Effect of the Carburized Layer on the Microstructure and Mechanical Properties of Laser Cladding Ni60 Coating
摘要
With the increasing demand for high reliability and extended service life of critical components in modern manufacturing, laser cladding (LC) has attracted considerable attention as an efficient surface strengthening and repair technology. In practical engineering applications, a large number of high-value steel components serve long-term in a carburized state, in which surface properties dominate their service behavior, making in-situ remanufacturing studies of carburized components highly relevant for engineering applications. In this study, Ni60 coatings were fabricated by laser cladding on both carburized and non-carburized 8CrMoV steel substrates, and the effects of the carburized layer on microstructural evolution, crack behavior, and mechanical properties were systematically investigated through a comparative analysis.

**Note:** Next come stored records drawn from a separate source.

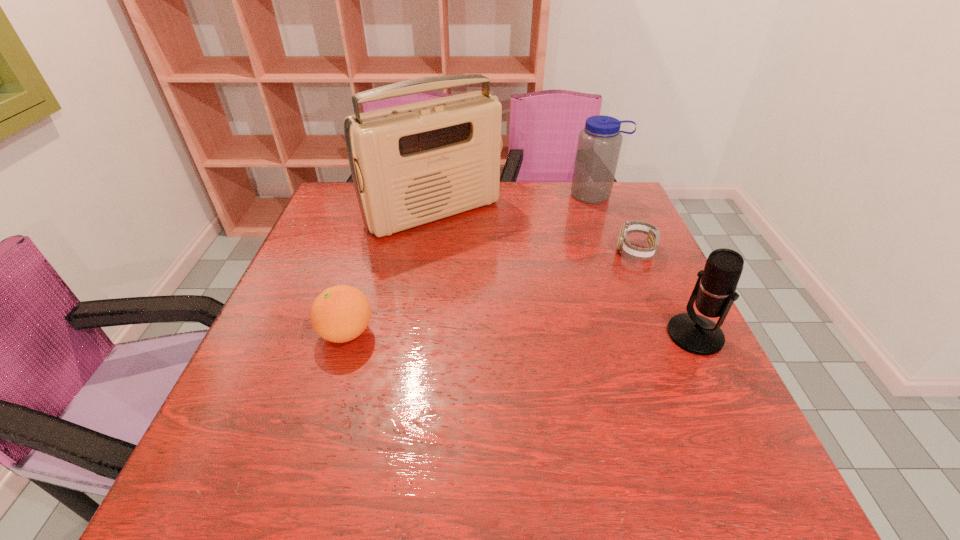 This screenshot has height=540, width=960. I want to click on microphone located in the right edge section of the desktop, so click(714, 293).

Where is `watch that is at the right edge`? The width and height of the screenshot is (960, 540). watch that is at the right edge is located at coordinates (624, 247).

Find the location of `water bottle located in the right edge section of the desktop`. water bottle located in the right edge section of the desktop is located at coordinates (599, 143).

Identify the location of object present at the far left corner. (412, 164).

Locate an element on the screen. The width and height of the screenshot is (960, 540). object present at the far right corner is located at coordinates (599, 143).

Locate an element on the screen. Image resolution: width=960 pixels, height=540 pixels. vacant area at the far edge of the desktop is located at coordinates (549, 223).

The image size is (960, 540). Identify the location of free spot at the near edge of the desktop. (386, 406).

In the image, there is a desktop. Identify the location of vacant space at the left edge. This screenshot has width=960, height=540. (342, 261).

Image resolution: width=960 pixels, height=540 pixels. Identify the location of vacant area at the right edge. (682, 302).

This screenshot has height=540, width=960. In the image, there is a desktop. What are the coordinates of `free region at the near left corner` in the screenshot? It's located at (295, 397). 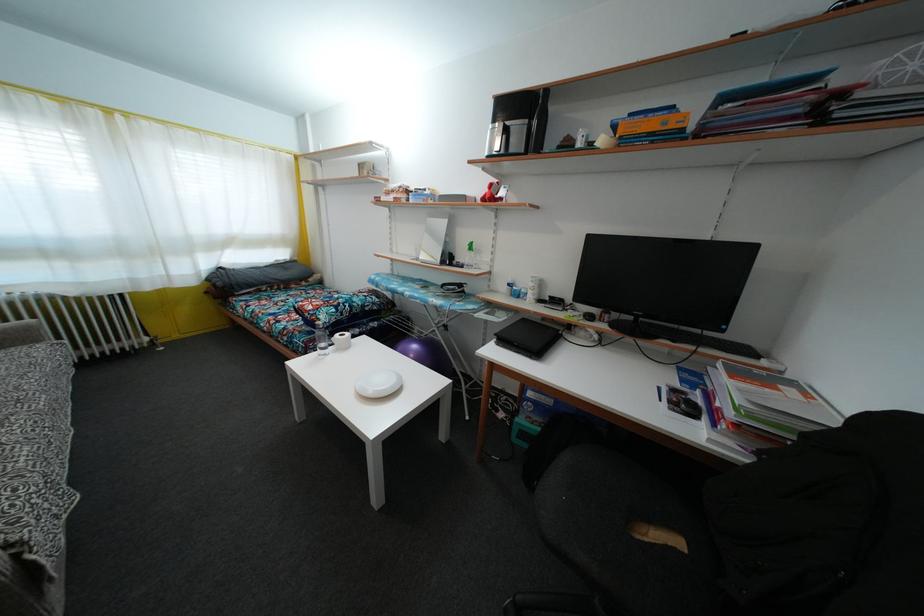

The results show that the coatings were mainly composed of γ-(Ni, Fe), M7C3 (M = Cr, Fe, Ni), FeNi3, Ni3Si, CrB, and Cr5B3 phases, while the presence of the carburized layer did not alter the phase constitution of the coatings. Nickel-rich dendrites grew perpendicular to the coating–substrate interface. Preferential precipitation of chromium borides promoted the epitaxial growth of chromium carbides, resulting in a radially distributed, irregularly banded microstructure. The elevated carbon content in the carburized substrate promoted the precipitation of carbides and borides, leading to an increase in local hardness while simultaneously influencing crack initiation behavior. The coating deposited on the carburized substrate exhibited a significantly higher microhardness (327.7 ± 7.8 HV0.2) compared with that on the non-carburized substrate (291.2 ± 6.3 HV0.2), together with a lower coefficient of friction and more stable wear behavior. LC Ni60 coatings exhibited favorable microstructural stability, mechanical properties, and tribological behavior on carburized steel substrates. This makes them suitable for the in situ remanufacturing and life extension of carburized components.